For over 10 years, TVA has supported Valley robotics programs as a hands-on way to get kids excited about science, technology, engineering and math. “Inspiring today’s youth in STEM-related subjects is critical in developing the workforce of the future for TVA and other Valley industries,” says Gail Rymer, TVA Director of Public Relations. “That’s why we focus on STEM education, as an integral part of our Community Relations program. The robotics program helps introduce students to the skills necessary to succeed in the high-tech, digitally driven and knowledge-based economy of the future.”
“STEM skills are in great demand and those jobs garner higher wages,” says Charley Spencer, TVA robotics program manager. “Robotics programs immerse children in real-world, team-based STEM challenges, exposing them to career choices they may not have considered otherwise.” Studies show that over 80 percent of the jobs in the Valley will require a degree or certification after high school. “And let’s face it, playing with robots is a fun way to get children excited about high-paying careers,” Spencer adds.

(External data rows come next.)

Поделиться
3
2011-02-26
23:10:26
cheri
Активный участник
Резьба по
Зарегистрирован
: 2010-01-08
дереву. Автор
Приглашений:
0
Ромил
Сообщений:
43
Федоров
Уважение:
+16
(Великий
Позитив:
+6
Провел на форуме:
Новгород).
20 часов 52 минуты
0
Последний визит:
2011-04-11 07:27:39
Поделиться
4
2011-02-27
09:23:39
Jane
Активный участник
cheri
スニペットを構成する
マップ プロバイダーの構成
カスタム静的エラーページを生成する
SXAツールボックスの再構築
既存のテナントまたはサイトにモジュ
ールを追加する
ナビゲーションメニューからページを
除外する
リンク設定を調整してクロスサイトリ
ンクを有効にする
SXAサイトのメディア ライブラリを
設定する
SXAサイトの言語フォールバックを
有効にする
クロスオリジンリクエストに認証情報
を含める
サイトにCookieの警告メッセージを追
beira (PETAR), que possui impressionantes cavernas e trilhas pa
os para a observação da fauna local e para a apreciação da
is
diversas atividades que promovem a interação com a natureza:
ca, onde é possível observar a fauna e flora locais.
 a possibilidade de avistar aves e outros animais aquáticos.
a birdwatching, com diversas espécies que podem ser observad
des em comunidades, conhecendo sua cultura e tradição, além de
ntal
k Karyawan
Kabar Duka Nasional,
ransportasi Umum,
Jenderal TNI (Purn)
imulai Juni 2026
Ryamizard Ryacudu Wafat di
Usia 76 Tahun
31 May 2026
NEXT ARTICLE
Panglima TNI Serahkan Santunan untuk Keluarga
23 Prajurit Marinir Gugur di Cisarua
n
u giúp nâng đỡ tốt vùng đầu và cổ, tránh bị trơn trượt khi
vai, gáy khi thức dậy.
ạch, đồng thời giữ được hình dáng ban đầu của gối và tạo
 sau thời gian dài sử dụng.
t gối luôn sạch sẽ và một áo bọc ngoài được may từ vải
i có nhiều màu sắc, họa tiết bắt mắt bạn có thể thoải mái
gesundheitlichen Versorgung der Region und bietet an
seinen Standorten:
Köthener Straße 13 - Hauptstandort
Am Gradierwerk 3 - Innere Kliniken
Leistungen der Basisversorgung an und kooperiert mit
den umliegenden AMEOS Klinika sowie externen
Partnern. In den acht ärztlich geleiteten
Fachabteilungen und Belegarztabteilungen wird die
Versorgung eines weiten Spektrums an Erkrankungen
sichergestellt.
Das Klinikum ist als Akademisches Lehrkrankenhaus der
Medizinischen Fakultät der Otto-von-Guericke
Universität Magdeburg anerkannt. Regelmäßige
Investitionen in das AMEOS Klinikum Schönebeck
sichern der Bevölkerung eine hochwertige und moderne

In the 2015-16 school year, teams will compete at over 20 robotics competitions sponsored by TVA. TVA also provides funding to Valley schools to help teams build their robots. These teams design their own robots to compete head to head in a series of missions. Each age group has design criteria that get more complex as students progress into the high school league. Local winners move on to regionals and then on to state competitions. The ultimate prize is to represent their school and age group at the national competition in the spring.

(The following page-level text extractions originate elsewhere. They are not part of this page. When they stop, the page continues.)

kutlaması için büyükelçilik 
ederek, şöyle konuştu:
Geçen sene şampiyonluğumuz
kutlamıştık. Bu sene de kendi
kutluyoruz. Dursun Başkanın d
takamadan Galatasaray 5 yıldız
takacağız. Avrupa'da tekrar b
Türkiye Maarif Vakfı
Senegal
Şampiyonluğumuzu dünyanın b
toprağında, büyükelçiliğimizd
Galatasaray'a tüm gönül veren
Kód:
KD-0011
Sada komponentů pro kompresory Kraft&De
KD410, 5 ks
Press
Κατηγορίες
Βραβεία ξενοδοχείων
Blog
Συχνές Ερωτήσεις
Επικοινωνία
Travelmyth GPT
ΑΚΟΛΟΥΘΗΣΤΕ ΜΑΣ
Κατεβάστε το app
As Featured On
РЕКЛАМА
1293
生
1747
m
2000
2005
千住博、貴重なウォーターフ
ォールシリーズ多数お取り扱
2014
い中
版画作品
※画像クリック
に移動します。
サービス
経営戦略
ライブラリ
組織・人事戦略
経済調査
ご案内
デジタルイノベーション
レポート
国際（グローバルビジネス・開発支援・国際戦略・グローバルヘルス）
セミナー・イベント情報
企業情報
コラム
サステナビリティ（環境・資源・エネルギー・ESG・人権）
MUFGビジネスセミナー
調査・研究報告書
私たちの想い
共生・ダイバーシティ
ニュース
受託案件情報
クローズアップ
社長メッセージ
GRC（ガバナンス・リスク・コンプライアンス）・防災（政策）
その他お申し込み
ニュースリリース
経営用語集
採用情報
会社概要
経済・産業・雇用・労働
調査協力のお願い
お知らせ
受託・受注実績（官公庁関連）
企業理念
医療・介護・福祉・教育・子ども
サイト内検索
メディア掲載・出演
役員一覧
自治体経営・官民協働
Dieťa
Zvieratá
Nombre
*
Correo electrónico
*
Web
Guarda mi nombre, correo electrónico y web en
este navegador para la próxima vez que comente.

Over 500 elementary, middle and high schools in the Valley have robotics programs. The program has grown exponentially in recent years. For example, ten years ago there were only about five after-school robotics clubs in Chattanooga, Tenn. Today, there are upwards of 60 in the greater Chattanooga area alone.

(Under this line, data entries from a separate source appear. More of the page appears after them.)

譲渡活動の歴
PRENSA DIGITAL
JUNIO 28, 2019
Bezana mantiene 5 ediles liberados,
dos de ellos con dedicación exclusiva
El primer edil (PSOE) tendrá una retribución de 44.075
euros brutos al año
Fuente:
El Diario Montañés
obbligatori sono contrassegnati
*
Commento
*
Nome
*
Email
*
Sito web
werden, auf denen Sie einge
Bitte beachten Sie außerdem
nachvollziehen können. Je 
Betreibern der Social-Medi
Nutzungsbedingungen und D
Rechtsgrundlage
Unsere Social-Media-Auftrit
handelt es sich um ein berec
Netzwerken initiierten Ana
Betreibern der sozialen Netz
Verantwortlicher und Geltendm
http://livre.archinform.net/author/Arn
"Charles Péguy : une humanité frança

With success there have been challenges. “What is unique about robotics is the need for community support,” observes Spencer. “As students progress into the advanced high school competition they engage in complex, cutting-edge programming and engineering.” As a result, the student clubs need mentors and the competitions need volunteers to be successful.
“That volunteer challenge is where the power of TVA’s Community Relations strategy comes into play, explains Rymer. “As a leading employer in the Valley, TVA is a nexus that can bring together TVA employees and retirees, schools, the business community and private organizations to increase volunteerism and engagement. Our goal with our robotics program is to positively impact the lives of our community’s children and prepare them for STEM careers.”